When might I use an external stored procedure (such as a Java stored procedure)? I'd go this route if I needed to do something that couldn't be done (either at all, or in a practical sense) with a native SQL procedure. Maybe there is a need for a level of sophistication in the logic of the stored procedure that I can't implement with SQL PL (though in that case I might ask, "How sophisticated does the logic in a data-layer program have to be?"). I might go with an external stored procedure (such as a Java stored procedure) if there were a need to access resources (data or services) outside of DB2 (a native SQL procedure can issue SQL statements, period). Note that even in that case, there would be capabilities available in a native SQL procedure that might provide the functionality required. Keep in mind that native SQL procedures can utilize DB2 functions, which include things like MQRECEIVE and MQSEND if there is a need to interact with WebSphere MQ, and SOAPHTTPNV if I need to access a Web service. I might take the Java path if I wanted to use the same (or nearly the same) Java stored procedure program in a DB2 for z/OS and a non-DB2 relational database environment -- a Java stored procedure likely wouldn't have to be much different in the two environments, whereas a SQL PL routine created for DB2 would have to be re-created in the SQL programming language of a different relational database server in order to function properly in that non-DB2 environment (a native SQL procedure provides portability within the DB2 family of relational database systems).
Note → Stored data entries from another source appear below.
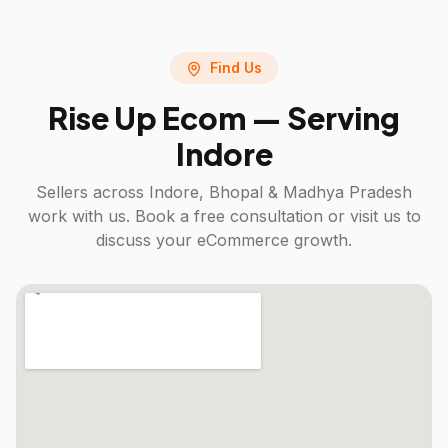
Find Us
Rise Up Ecom — Serving
Indore
Sellers across
Indore, Bhopal & Madhya Pradesh
work with us. Book a free consultation or visit us to
discuss your eCommerce growth.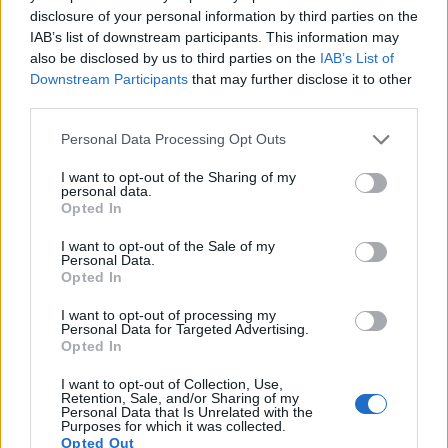
disclosure of your personal information by third parties on the
9.
Nikon W300
1/2.3
15.9
4608
3456
4K/30p
20.5
12.
IAB’s list of downstream participants. This information may
also be disclosed by us to third parties on the
IAB’s List of
10.
Nikon Z5
Full Frame
24.2
6016
4016
4K/30p
25.3
14.
Downstream Participants
that may further disclose it to other
third parties.
11.
Nikon Z6 II
Full Frame
24.3
6048
4024
4K/60p
25.0
14.
Please note that this website/app uses one or more Google
12.
Nikon Z7
Full Frame
45.4
8256
5504
4K/30p
26.3
14.
Personal Data Processing Opt Outs
services and may gather and store information including but
13.
Nikon Z7 II
Full Frame
45.4
8256
5504
4K/60p
26.3
14.
not limited to your visit or usage behaviour. You may click to
I want to opt-out of the Sharing of my
personal data.
grant or deny consent to Google and its third-party tags to
14.
Nikon Z8
Full Frame
45.4
8256
5504
8K/30p
26.3
14.
Opted In
use your data for below specified purposes in below Google
15.
Pentax WG-90
1/2.3
15.9
4608
3456
1080/60p
20.9
12.
consent section.
I want to opt-out of the Sale of my
Personal Data.
16.
Pentax WG-1000
1/2.3
15.9
4608
3456
1080/30p
20.9
12.
Opted In
17.
Sony A1
Full Frame
49.8
8640
5760
8k/30p
25.9
14.
I want to opt-out of processing my
Personal Data for Targeted Advertising.
Note
: DXO values in italics represent estimates based on sensor size and age.
Opted In
Many modern cameras cannot only take still pictures, but
I want to opt-out of Collection, Use,
also
record videos
. The two cameras under consideration
Retention, Sale, and/or Sharing of my
both have sensors whose read-out speed is fast enough to
Personal Data that Is Unrelated with the
Purposes for which it was collected.
capture moving pictures, but the Z9 provides a higher video
Opted Out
If I wanted to use an external stored procedure, Java would be a fine choice for the programming language. There was a time, not so long ago, when I was not a fan of Java code running on mainframe servers, but now I'm a proponent of Java in a z/OS environment, as I noted in an entry recently posted to this blog. As pointed out in said blog entry, DB2 11 for z/OS delivered some important enhancements that boost scalability and CPU efficiency for Java stored procedures.
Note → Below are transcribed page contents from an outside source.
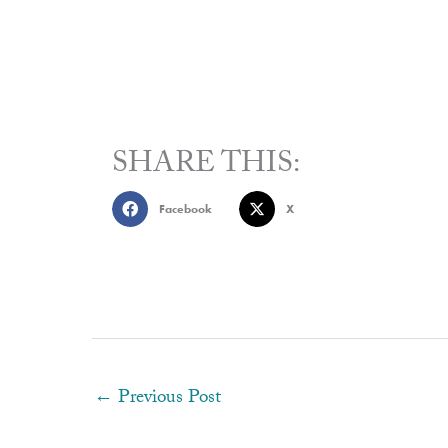
SHARE THIS:
Facebook
X
←
Previous Post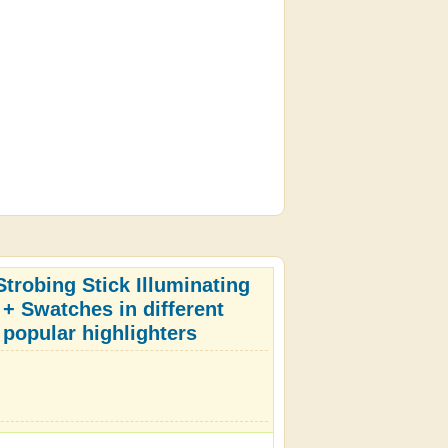
trobing Stick Illuminating
 + Swatches in different
 popular highlighters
Are there circumstances that would lead me to choose COBOL instead of Java for an external stored procedure? Yes. One scenario that comes to my mind involves invocation of an existing COBOL subroutine. That could be done very efficiently via a COBOL CALL from a COBOL stored procedure (I wrote of a real-world example of this scenario in a blog entry I posted this past spring). I might also lean towards COBOL over Java if, in my organization, there were COBOL-knowledgeable developers but not Java-knowledgeable developers available at the time I needed a DB2 external stored procedure program to be coded.

The bottom-line message is this: SQL PL (for native SQL procedures) and Java (especially in a DB2 11 for z/OS system) are both very viable choices when it comes to development of DB2 stored procedures. Rather than taking a "what we're used to" approach to choosing one versus the other, consider the relative strengths of each language in light of the objectives you have for a given stored procedure. A thoughtful and informed choice is likely to be the right one for you.